# Pigeon trap door designs



## Pigeondude100 (Aug 4, 2011)

Hello everyone,
I was making my trap door and I was wondering what design of trap door works better: the bobs, or just or the traditional piece of wood pointed inwards?
I heard the pigeons might hesitate with the bobs, is this true?
Thanks


----------



## DAK1 (Jan 24, 2010)

*Bobs*

I use bobs on one of the lofts that I have and I notice hesitation when trap training the young. It is the initial resistance of the bob when pushing through but they soon overcome the fear.


----------



## LizBerg (Dec 1, 2010)

I have a bob door, but I also have a roller that is smart enough to figure out how to get in and out at will (he flips the bobs up). He has become my favourite, so I let him come and go as he pleases. 

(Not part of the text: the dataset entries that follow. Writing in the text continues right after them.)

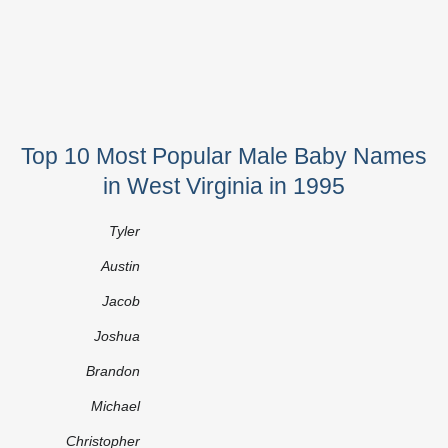
Top 10 Most Popular Male Baby Names
in West Virginia in 1995
Tyler
Austin
Jacob
Joshua
Brandon
Michael
Christopher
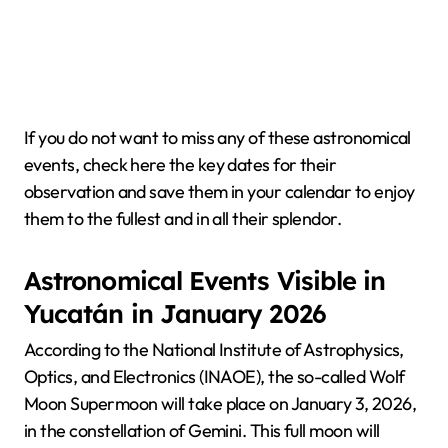
If you do not want to miss any of these astronomical
events, check here the key dates for their
observation and save them in your calendar to enjoy
them to the fullest and in all their splendor.
Astronomical Events Visible in
Yucatán in January 2026
According to the National Institute of Astrophysics,
Optics, and Electronics (INAOE), the so-called Wolf
Moon Supermoon will take place on January 3, 2026,
in the constellation of Gemini. This full moon will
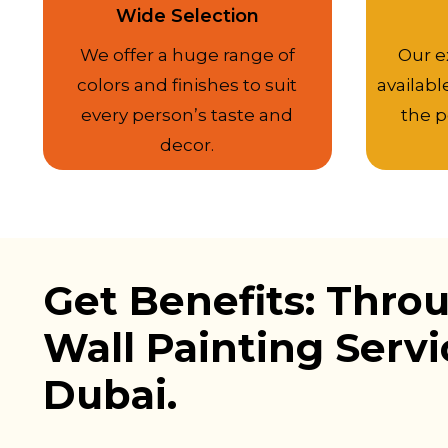
Wide Selection
We offer a huge range of
Our e
colors and finishes to suit
availabl
every person’s taste and
the p
decor.
Get Benefits: Thro
Wall Painting Servi
Dubai.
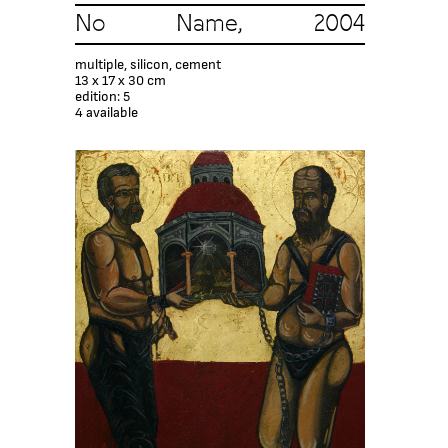
No Name, 2004
multiple, silicon, cement
13 x 17 x 30 cm
edition: 5
4 available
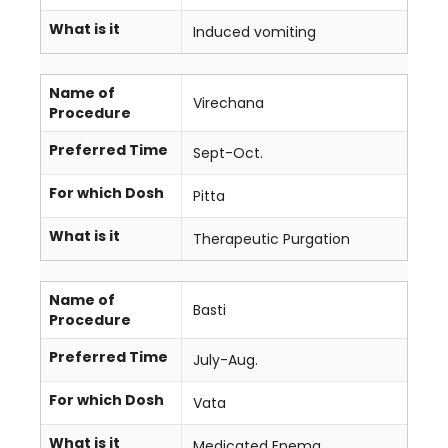
What is it
Induced vomiting
Name of
Virechana
Procedure
Preferred Time
Sept-Oct.
For which Dosh
Pitta
What is it
Therapeutic Purgation
Name of
Basti
Procedure
Preferred Time
July-Aug.
For which Dosh
Vata
What is it
Medicated Enema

That being said, you could always make a landing perch big enough that it could flip up and block the door when you want them to stay in. I believe Foy's sells something like that.


----------



## Pigeondude100 (Aug 4, 2011)

Hey guys,
thanks for the help. After working all day on my trap I am finally finished with it and my two tipplers already understand that the trap is an entrance 
Anyways I decided to go with the trap with the plywood pointing inward because it was easier.
So, now I am exhausted (who knew making a pigeon traap would be so time consuming....ahh Texas)
Thanks guys!!


----------